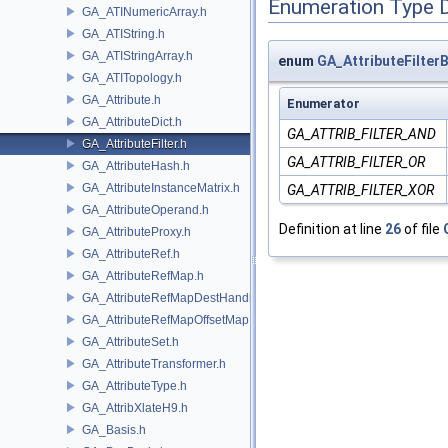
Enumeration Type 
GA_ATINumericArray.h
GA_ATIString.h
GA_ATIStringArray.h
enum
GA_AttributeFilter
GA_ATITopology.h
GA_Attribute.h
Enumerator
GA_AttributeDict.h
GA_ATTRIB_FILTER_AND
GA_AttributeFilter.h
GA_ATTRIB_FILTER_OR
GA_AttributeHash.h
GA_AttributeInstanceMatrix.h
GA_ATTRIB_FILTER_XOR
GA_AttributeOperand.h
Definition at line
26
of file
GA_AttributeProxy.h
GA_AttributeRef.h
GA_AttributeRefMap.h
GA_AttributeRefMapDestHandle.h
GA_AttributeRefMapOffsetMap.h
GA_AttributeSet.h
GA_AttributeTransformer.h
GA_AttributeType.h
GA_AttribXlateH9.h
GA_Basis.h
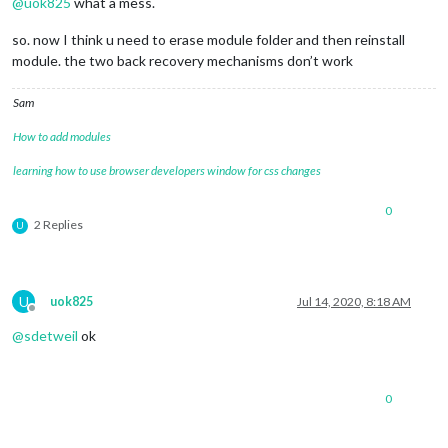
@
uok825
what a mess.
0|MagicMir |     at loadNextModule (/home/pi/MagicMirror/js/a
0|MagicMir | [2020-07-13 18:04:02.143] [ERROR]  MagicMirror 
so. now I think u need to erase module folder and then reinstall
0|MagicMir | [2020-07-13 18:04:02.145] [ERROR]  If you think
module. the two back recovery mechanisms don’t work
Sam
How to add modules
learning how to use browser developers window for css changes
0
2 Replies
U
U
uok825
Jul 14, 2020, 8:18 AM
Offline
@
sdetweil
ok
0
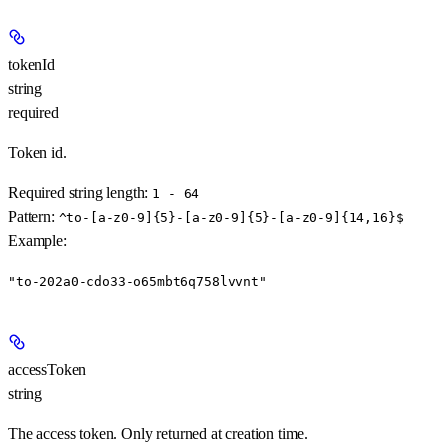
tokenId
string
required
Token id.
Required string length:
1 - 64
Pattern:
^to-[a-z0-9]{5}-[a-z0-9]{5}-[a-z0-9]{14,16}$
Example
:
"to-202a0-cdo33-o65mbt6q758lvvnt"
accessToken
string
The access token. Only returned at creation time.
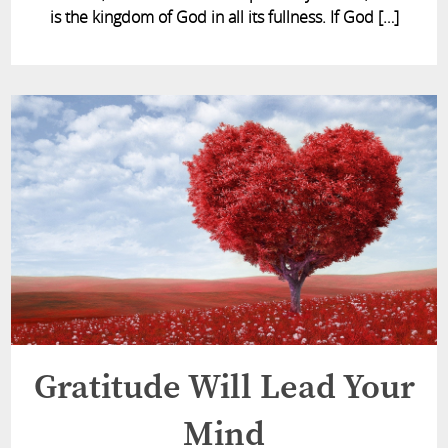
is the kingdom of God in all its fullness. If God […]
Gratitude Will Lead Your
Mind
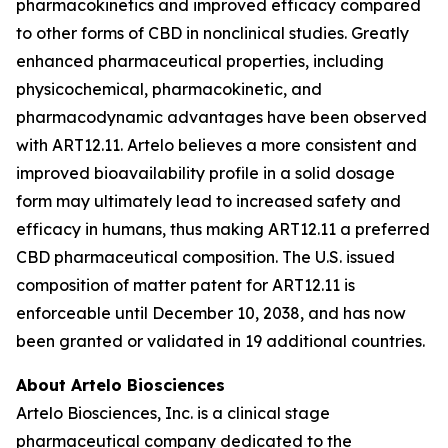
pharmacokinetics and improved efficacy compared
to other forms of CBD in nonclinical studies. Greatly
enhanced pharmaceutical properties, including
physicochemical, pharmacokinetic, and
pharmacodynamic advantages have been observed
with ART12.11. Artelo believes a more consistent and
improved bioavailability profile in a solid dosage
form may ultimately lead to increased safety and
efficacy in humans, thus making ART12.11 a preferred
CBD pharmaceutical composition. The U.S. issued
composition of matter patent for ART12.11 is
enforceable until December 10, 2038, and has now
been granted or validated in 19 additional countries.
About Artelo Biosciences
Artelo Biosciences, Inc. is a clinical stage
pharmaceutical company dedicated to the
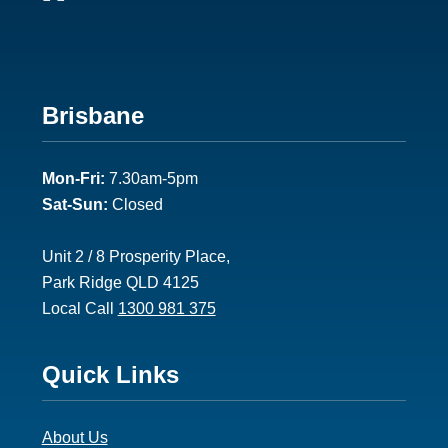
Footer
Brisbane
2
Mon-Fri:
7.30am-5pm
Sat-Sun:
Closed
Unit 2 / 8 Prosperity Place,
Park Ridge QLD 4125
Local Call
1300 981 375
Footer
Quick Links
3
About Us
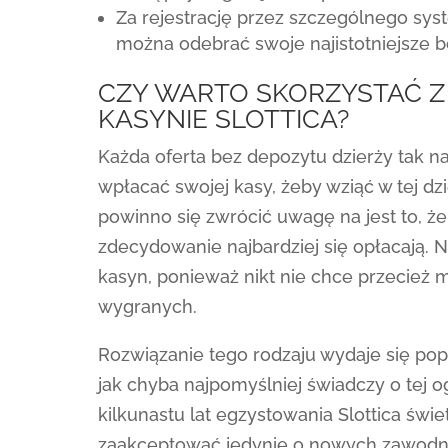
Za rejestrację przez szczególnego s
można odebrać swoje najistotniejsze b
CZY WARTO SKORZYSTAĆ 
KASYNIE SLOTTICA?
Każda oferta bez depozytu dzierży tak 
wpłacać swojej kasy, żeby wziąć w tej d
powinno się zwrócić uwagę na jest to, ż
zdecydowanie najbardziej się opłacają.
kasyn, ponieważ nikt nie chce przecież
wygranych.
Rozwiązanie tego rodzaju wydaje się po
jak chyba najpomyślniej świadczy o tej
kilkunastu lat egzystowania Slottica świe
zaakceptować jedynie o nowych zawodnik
--
_Task details_. An exact copy of every entry above is needed, with the pictures left out.

_Your solution_.
Enumeration Type 
GA_ATINumericArray.h
GA_ATIString.h
GA_ATIStringArray.h
enum
GA_AttributeFilter
GA_ATITopology.h
GA_Attribute.h
Enumerator
GA_AttributeDict.h
GA_ATTRIB_FILTER_AND
GA_AttributeFilter.h
GA_ATTRIB_FILTER_OR
GA_AttributeHash.h
GA_AttributeInstanceMatrix.h
GA_ATTRIB_FILTER_XOR
GA_AttributeOperand.h
Definition at line
26
of file
GA_AttributeProxy.h
GA_AttributeRef.h
GA_AttributeRefMap.h
GA_AttributeRefMapDestHandle.h
GA_AttributeRefMapOffsetMap.h
GA_AttributeSet.h
GA_AttributeTransformer.h
GA_AttributeType.h
GA_AttribXlateH9.h
GA_Basis.h
@
uok825
what a mess.
0|MagicMir |     at loadNextModule (/home/pi/MagicMirror/js/a
0|MagicMir | [2020-07-13 18:04:02.143] [ERROR]  MagicMirror 
so. now I think u need to erase module folder and then reinstall
0|MagicMir | [2020-07-13 18:04:02.145] [ERROR]  If you think
module. the two back recovery mechanisms don’t work
Sam
How to add modules
learning how to use browser developers window for css changes
0
2 Replies
U
U
uok825
Jul 14, 2020, 8:18 AM
Offline
@
sdetweil
ok
0
tokenId
string
required
Token id.
Required string length:
1 - 64
Pattern:
^to-[a-z0-9]{5}-[a-z0-9]{5}-[a-z0-9]{14,16}$
Example
:
"to-202a0-cdo33-o65mbt6q758lvvnt"
accessToken
string
The access token. Only returned at creation time.
is the kingdom of God in all its fullness. If God […]
Gratitude Will Lead Your
Mind
pharmacokinetics and improved efficacy compared
to other forms of CBD in nonclinical studies. Greatly
enhanced pharmaceutical properties, including
physicochemical, pharmacokinetic, and
pharmacodynamic advantages have been observed
with ART12.11. Artelo believes a more consistent and
improved bioavailability profile in a solid dosage
form may ultimately lead to increased safety and
efficacy in humans, thus making ART12.11 a preferred
CBD pharmaceutical composition. The U.S. issued
composition of matter patent for ART12.11 is
enforceable until December 10, 2038, and has now
been granted or validated in 19 additional countries.
About Artelo Biosciences
Artelo Biosciences, Inc. is a clinical stage
pharmaceutical company dedicated to the
Footer
Brisbane
2
Mon-Fri:
7.30am-5pm
Sat-Sun:
Closed
Unit 2 / 8 Prosperity Place,
Park Ridge QLD 4125
Local Call
1300 981 375
Footer
Quick Links
3
About Us
Za rejestrację przez szczególnego s
można odebrać swoje najistotniejsze b
CZY WARTO SKORZYSTAĆ 
KASYNIE SLOTTICA?
Każda oferta bez depozytu dzierży tak 
wpłacać swojej kasy, żeby wziąć w tej d
powinno się zwrócić uwagę na jest to, ż
zdecydowanie najbardziej się opłacają.
kasyn, ponieważ nikt nie chce przecież
wygranych.
Rozwiązanie tego rodzaju wydaje się po
jak chyba najpomyślniej świadczy o tej
kilkunastu lat egzystowania Slottica świe
zaakceptować jedynie o nowych zawodnik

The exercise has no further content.